Disadvantages 1. To understand IRR is difficult It is difficult to understand it because many student can not understand why are calculating different rate in it and it becomes more difficult when real value of IRR will be two experimental rate because of not equalize present value of cash inflow with present value of cash outflow. 2. Unrealistic Assumption For calculating IRR we create one assumption. We think that if we invest out money on this IRR, after receiving profit, we can easily reinvest our investments profit on same IRR. We seem to be unrealistic assumption. 3. Not Helpful for comparing two mutually exclusive investments. IRR is not good for comparing two projects. ADVANTAGES AND DISADVANTAGES OF PAYBACK PERIOD METHOD Advantages Of Payback Period (PBP) 1. Payback period is simple and easy to understand and compute. 2. Payback period is universally used and easy to understand. 3. Payback period gives more importance on liquidity for making decision about the investment proposals. 4. Payback period deals with risk. The project with a shortest PBP has less risk than with the project with longest PBP. 5. The short term approach of payback period is an added advantage of calculation of capital expenditure.
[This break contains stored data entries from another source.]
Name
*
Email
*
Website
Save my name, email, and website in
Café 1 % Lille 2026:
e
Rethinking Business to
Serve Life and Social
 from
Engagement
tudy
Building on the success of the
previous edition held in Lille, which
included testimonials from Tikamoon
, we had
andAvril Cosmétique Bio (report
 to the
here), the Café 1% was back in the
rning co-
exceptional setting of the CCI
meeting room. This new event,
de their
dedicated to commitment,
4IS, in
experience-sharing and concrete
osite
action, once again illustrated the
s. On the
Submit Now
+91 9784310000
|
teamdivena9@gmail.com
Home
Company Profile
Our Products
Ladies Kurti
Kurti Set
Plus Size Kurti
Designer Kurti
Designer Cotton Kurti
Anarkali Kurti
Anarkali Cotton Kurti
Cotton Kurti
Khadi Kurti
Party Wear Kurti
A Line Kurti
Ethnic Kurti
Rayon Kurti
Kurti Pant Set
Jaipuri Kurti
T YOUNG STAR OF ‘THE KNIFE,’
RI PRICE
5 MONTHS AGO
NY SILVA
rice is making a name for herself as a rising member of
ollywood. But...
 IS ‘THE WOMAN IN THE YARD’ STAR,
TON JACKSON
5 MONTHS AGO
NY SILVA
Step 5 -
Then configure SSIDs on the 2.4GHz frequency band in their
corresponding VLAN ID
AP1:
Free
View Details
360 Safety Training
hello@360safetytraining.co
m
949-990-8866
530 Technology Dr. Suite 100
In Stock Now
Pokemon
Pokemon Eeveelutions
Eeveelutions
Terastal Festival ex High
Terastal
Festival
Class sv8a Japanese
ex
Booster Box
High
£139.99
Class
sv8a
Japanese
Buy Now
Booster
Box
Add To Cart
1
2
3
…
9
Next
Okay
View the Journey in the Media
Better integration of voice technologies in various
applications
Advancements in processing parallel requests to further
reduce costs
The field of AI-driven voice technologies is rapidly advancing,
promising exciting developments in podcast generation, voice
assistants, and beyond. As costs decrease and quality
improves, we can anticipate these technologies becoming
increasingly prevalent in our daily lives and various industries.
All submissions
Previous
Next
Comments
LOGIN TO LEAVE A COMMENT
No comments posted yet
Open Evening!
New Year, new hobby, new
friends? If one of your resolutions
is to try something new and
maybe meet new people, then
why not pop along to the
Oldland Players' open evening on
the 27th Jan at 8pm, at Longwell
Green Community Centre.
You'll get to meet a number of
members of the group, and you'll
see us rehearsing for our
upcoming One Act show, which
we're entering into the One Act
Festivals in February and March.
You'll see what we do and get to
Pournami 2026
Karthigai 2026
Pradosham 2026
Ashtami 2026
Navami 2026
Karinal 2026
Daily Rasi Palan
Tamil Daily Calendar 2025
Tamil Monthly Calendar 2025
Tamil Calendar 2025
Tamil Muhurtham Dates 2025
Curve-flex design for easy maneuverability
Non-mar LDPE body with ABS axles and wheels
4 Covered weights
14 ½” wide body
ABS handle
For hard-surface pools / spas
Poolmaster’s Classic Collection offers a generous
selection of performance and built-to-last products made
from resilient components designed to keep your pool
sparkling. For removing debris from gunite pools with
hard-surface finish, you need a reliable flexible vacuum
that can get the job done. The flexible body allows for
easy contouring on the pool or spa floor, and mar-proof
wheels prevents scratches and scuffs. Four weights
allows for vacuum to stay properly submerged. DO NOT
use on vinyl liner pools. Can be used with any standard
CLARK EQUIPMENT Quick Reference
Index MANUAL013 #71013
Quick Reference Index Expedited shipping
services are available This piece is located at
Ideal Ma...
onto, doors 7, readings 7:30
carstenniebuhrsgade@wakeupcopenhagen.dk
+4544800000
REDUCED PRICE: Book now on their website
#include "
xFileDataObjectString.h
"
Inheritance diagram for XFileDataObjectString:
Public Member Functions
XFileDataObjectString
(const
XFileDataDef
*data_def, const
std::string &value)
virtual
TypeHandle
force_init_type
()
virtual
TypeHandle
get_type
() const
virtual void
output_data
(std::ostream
Disadvantages of Payback Period (PBP) 1. In the calculation of payback period, time value of money is not recognized. 2. Payback period gives high emphasis on liquidity and ignores profitability. 3. Only cash flow before the payback period is considered. Cash flow occurred after the PBP is not considered.

3) Write about VAT.


(VAT) is a broad-based tax as it also covers the value added to each commodity by a firm during all stages of production and distribution. It is a modern tax system to improve the collection of taxes, to increase efficiency and to lessen tax evasion. It is also regarded as the backbone of income tax system in Nepal.

4) Write about demand analysis and sales forecasting.


DEMAND ANALYSIS Demand is the amount of goods that consumers or buyers are willing and capable to buy at a specific price in a specific time period al else remaining the same. Demand is an economic principle that describes the willingness and desire of consumers to purchase specific goods or services at a specific ceteris paribus. Demand analysis is the deliberate and systematic process of gathering information and data about current and potential visitors for program and administrative decisionmaking; audience inventory and analysis that considers current, hindsight, and future perspectives and employs a thoughtful and deliberate process for understanding and describing patterns in the data for making planning recommendations.

SALES FORECASTING
Sales Forecasting is the process of estimating what your businesss sales are going to be in the future.

The sales forecast is a prediction of a business's unit and dollars sales for some future period of time, up to several years or more. These forecasts are generally based primarily on recent sales trends, competitive developments, and economic trends in the industry, region, and/or nation in which the organization conducts business. Sales forecasting is management's primary tool for predicting the volume of attainable sales.